Precious metals fell sharply Tuesday after climbing to new highs last week, with gold shedding 3.4 percent in value on profit taking and palladium dropping by 7.5 percent, dealers said.

A correction was inevitable following a jump in prices over a short period of time, but the metals had potential to strike again after a breather, dealers said. Precious metals have risen more than 10 percent in just over a month.

By midafternoon in New York, spot gold was down more than $20, or 3.4 percent lower, at $549.80/550.70 an ounce. That compared with Monday's New York close of $570.00/570.90.

The move was its biggest one-day decline in dollar terms in nearly 13 years, according to Reuters charts.

"People were liquidating today," said a precious metals broker in New York. "Everyone was nervous that we were making no more headway."

Tensions over Iran's nuclear ambitions had pushed gold to a 25-year high of $574.60 last week.

"Whether the metal stabilises here or falls further depends a little bit on the (physical) demand," said Wolfgang Wrzesniok-Rossbach, head of precious metals marketing at Germany's Heraeus.

"We have seen quite some offtake, not only in gold but also in silver and platinum... I think this correction is temporary," he said, adding that further moves by gold would depend on the political situation in the Middle East and crude oil prices.

Oil sank 3 percent to about $63 a barrel in New York as dealers anticipated another increase in already robust U.S. crude supplies, pushing worries over Iran's oil exports into the background.

The West is showing concern that a diplomatic crisis with Iran over its nuclear ambitions could lead the OPEC nation to cut its exports in protest, or could lead to sanctions that limit its shipments.
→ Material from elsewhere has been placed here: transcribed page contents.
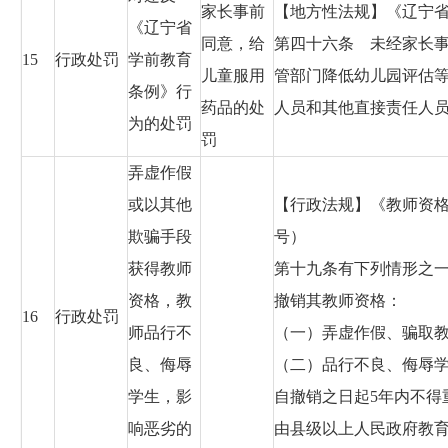
家长事前
【地方性法规】《辽宁省学
《辽宁省
同意，给
第四十六条 未经家长
15
行政处罚
学前教育
儿童服用
管部门降低幼儿园评估
条例》行
药品的处
人员和其他直接责任人
为的处罚
罚
弄虚作假
或以其他
【行政法规】《教师资格条
欺骗手段
号）
获得教师
第十九条有下列情形之
资格，教
撤销其教师资格：
16
行政处罚
师品行不
（一）弄虚作假、骗取
良、侮辱
（二）品行不良、侮辱
学生，影
自撤销之日起5年内不得
响恶劣的
由县级以上人民政府教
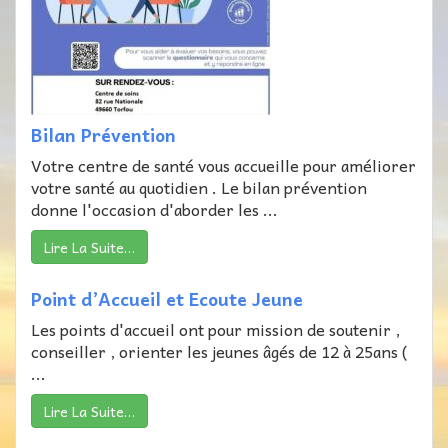
Bilan Prévention
Votre centre de santé vous accueille pour améliorer
votre santé au quotidien . Le bilan prévention
donne l'occasion d'aborder les ...
Lire La Suite…
Point d’Accueil et Ecoute Jeune
Les points d'accueil ont pour mission de soutenir ,
conseiller , orienter les jeunes âgés de 12 à 25ans (
...
Lire La Suite…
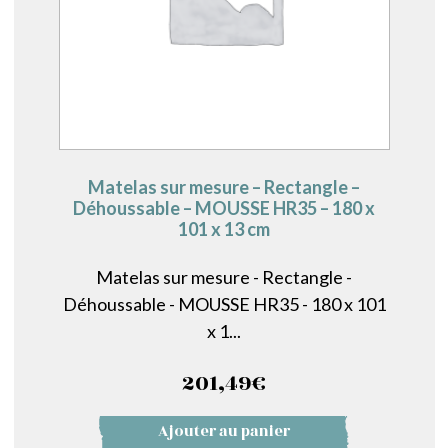
Matelas sur mesure – Rectangle –
Déhoussable – MOUSSE HR35 – 180 x
101 x 13 cm
Matelas sur mesure - Rectangle -
Déhoussable - MOUSSE HR35 - 180 x 101
x 1...
201,49
€
Ajouter au panier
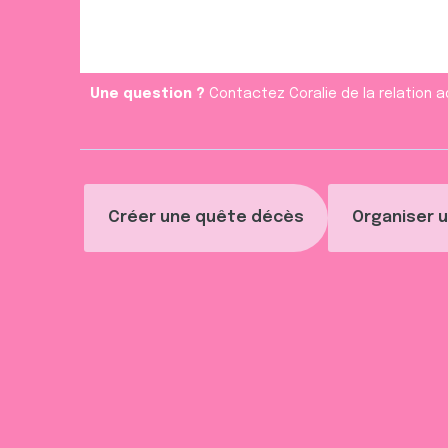
e
n
t
Une question ?
Contactez Coralie de la relation a
Créer une quête décès
Organiser u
"Geopolitical tensions have helped to support the (gold) price, but otherwise the market is lacking any external impetus," Alan Williamson, head of commodity research at HSBC Bank, said.

Base metals also backtracked during mid-afternoon trading as fund profit-taking spilled over. Declines were seen as a needed correction, but not severe, as wariness of short-selling prevailed, dealers said.
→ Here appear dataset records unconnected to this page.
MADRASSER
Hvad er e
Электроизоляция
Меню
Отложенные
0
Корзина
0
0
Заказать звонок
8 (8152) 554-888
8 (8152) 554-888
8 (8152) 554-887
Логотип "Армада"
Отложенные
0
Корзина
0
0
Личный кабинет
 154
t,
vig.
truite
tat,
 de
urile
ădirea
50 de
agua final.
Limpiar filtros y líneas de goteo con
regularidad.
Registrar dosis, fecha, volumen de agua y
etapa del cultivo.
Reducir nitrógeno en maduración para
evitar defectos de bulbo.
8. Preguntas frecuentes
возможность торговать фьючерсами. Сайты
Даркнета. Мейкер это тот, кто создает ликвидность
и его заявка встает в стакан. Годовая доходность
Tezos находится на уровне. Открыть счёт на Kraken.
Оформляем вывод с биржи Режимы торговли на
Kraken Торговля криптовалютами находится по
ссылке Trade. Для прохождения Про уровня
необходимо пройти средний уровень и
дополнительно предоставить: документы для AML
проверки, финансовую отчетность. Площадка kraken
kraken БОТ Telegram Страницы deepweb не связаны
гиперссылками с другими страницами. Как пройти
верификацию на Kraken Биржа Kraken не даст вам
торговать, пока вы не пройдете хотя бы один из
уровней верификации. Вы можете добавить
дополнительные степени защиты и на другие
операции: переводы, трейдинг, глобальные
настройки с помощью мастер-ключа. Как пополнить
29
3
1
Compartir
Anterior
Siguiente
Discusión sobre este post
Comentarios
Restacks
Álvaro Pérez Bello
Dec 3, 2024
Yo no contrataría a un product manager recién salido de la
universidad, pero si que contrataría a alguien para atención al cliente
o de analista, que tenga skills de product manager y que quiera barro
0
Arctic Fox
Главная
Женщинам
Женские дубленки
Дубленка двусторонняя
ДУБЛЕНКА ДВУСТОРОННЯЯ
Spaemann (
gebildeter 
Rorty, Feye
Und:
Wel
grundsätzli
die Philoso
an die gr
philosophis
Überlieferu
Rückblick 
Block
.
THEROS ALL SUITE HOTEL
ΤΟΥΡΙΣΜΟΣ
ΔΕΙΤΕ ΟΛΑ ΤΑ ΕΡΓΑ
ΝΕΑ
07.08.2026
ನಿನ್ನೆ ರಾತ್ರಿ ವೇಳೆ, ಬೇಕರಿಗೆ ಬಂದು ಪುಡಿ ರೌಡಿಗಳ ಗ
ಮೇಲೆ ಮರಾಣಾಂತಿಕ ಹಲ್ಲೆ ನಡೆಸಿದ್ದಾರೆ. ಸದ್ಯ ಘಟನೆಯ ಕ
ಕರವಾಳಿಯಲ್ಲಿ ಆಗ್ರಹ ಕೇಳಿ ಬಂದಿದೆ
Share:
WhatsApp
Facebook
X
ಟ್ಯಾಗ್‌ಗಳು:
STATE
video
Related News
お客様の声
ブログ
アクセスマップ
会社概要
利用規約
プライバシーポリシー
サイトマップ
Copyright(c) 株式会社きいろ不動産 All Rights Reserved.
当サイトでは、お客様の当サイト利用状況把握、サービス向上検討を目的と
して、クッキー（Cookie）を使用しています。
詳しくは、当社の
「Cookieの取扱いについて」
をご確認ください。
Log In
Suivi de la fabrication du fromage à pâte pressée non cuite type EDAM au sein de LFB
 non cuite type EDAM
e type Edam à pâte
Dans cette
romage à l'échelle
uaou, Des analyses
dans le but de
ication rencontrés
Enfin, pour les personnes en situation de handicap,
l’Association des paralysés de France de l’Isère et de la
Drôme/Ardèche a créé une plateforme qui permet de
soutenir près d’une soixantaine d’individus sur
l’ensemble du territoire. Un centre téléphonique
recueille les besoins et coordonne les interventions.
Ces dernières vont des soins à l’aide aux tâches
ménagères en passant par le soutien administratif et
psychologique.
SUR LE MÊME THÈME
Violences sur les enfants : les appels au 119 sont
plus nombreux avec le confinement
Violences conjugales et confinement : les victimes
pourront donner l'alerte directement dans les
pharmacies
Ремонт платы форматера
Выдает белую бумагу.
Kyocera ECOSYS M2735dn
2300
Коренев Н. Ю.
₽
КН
Matthew Turner, analyst at Virtual Metals, said gold prices had risen more than $100 an ounce in the past three months and a correction at some stage was inevitable.
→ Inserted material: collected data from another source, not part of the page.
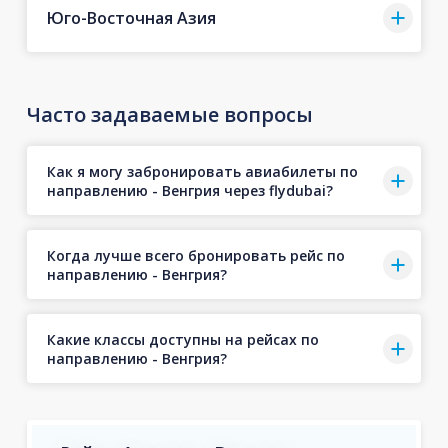
Юго-Восточная Азия
Часто задаваемые вопросы
Как я могу забронировать авиабилеты по
направлению - Венгрия через flydubai?
Когда лучше всего бронировать рейс по
направлению - Венгрия?
Какие классы доступны на рейсах по
направлению - Венгрия?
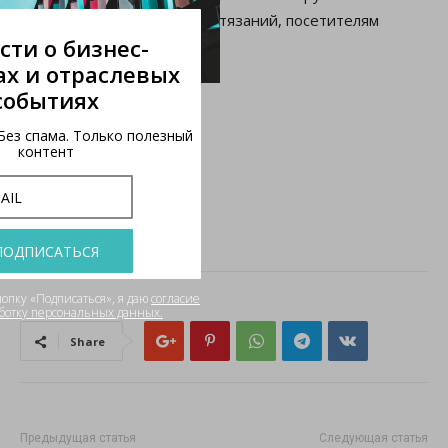
участникам спортивных состязаний, посетителям
Новости о бизнес-
магазинов спорттоваров.
подарках и отраслевых
событиях
ПК «Пи-Ай-Ви»
www.all4promo.ru
Раз в неделю. Без спама. Только полезный
www.icpens.com
контент
www.kaco-russia.ru
www.p-i-v.ru
ПОДПИСАТЬСЯ
Нажимая на кнопку «Подписаться», я даю
согласие
на обработку персональных данных.
Share
Предыдущая статья
Следующая статья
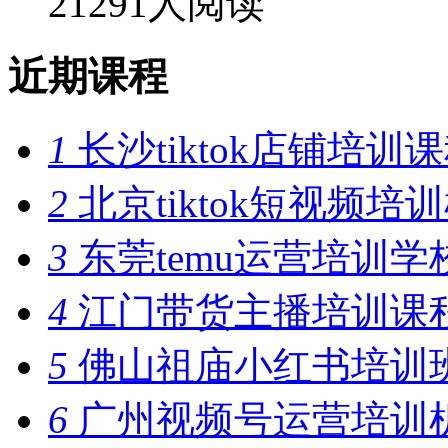
21291人阅读
近期课程
1
长沙tiktok店铺培训
2
北京tiktok短视频培
3
东莞temu运营培训学
4
江门带货主播培训课
5
佛山祖庙小红书培训
6
广州视频号运营培训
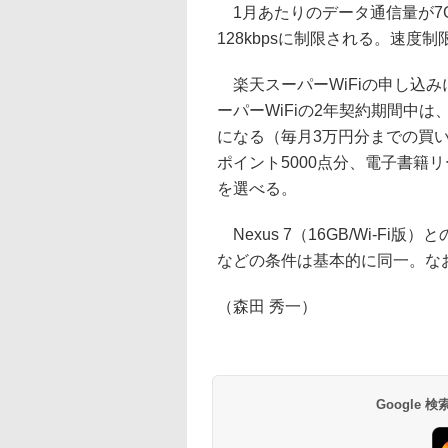
1月あたりのデータ通信量が7
128kbpsに制限される。速度制
楽天スーパーWiFiの申し込み
ーパーWiFiの2年契約期間中
になる（毎月3万円分までの買
ポイント5000点分、電子書籍リ
を選べる。
Nexus 7（16GB/Wi-Fi
などの条件は基本的に同一。な
（森田 秀一）
Google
But analysts said gold would rise again to hit new highs.

"Much of gold's recent rally has been supported by positive investor sentiment in light of rising oil prices, inflation concerns and geopolitical volatility, and we do not expect these supportive macro-factors to dissipate in the near term," Barclays Capital said in a report.

In other precious metals, palladium fell to $286.50/290.50 an ounce. It closed in New York on Monday at $308/312.

Platinum declined to $1,055.50/1,060.50 an ounce, from $1,068/1,072 previously.

Silver sank to $9.40/9.43 an ounce, from $9.76/79 late Monday.